O local, apesar de ser chamado toca, nada tinha de parecido com uma. Assemelhava-se com um extenso condomínio de luxo com praças e árvores para todos os lados, as ruas eram feitas de paralelepípedos e já havia sido palco de risos, gritos e liberdade. Poucas alcateias prosperam no meio urbano, a poluição, tanto ambiental quanto sonora, tornam difíceis a adaptação, principalmente em um local com clima quente como o litoral brasileiro. Lua Negra tinha prosperado a ponto de se tornar uma das maiores alcateias do mundo e a maior do Brasil, até ser quase que completamente dizimada.

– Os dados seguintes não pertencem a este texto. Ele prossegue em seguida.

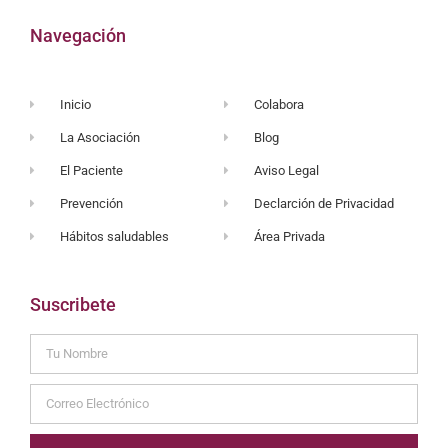
Navegación
Inicio
Colabora
La Asociación
Blog
El Paciente
Aviso Legal
Prevención
Declarción de Privacidad
Hábitos saludables
Área Privada
Suscribete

— Os Buscadores pagarão pelo que fizeram.

Daniel ouviu Rosalind dizer a poucos metros atrás de si, agachada e com um brinquedo de criança entre suas mãos, meio carcomido pelas presas infantis dos filhotes e com sangue ressecado em uma das pontas.

— Não posso. Não consigo ficar aqui. — Cassie disse, forçando-se ao falar enquanto lágrimas escorriam por seu rosto arredondado e ela estava mais pálida do que um enfermo em seu leito de morte.

— Ethan gostaria que descobríssemos o que aconteceu.

Tom disse, adiantando-se até ela e passando um braço por sua cintura para o caso dela cair, contudo, Cassie balançou a cabeça em negativa assertivamente, fechando os olhos e tentando respirar o mais fundo que conseguia.

— Não tem nada haver com Ethan. — Ela gemeu, colocando a cabeça entre as mãos. — Vocês não podem sentir?

— Ham... Sentir o quê, Cassie? — Maria perguntou, preocupada e já sacando sua adaga do cinto.

— Eu posso. — A voz soou sombria, diferente do tom geralmente leve e sarcástico. Rose ainda segurava o brinquedo, mas havia se afastado metros e metros, aprofundando-se na rua principal da Toca do Lobo. — Eu sinto. Escorrendo pelo chão e pulsando como se ainda fosse fresco. Sinto a dor, o ódio e o medo.

Daniel retirou uma flecha de sua aljava e o arco de suas costas, posicionando a arma enquanto se aproximava de Rose. Os olhos dela estavam vidrados, assistindo algo que apenas ela podia ver. O rosto estava impassível, mas a mão estava fechada firmemente contra o cabo de Justitia.

— O quê? O que estão sentindo?

Cassie balançou a cabeça, olhando com pesar para Tom.

— É diferente. Não sinto o que ela sente. Eu sinto a magia, sinto os feitiços que foram feitos e os sinto agindo. Não existe mais vida nesse lugar, não do tipo que possa ser amigável. Magia de Sangue está impregnada nas pedras e no ar, eu a sinto rastejando por minha pele, cercando minha magia e sibilando contra minha mente.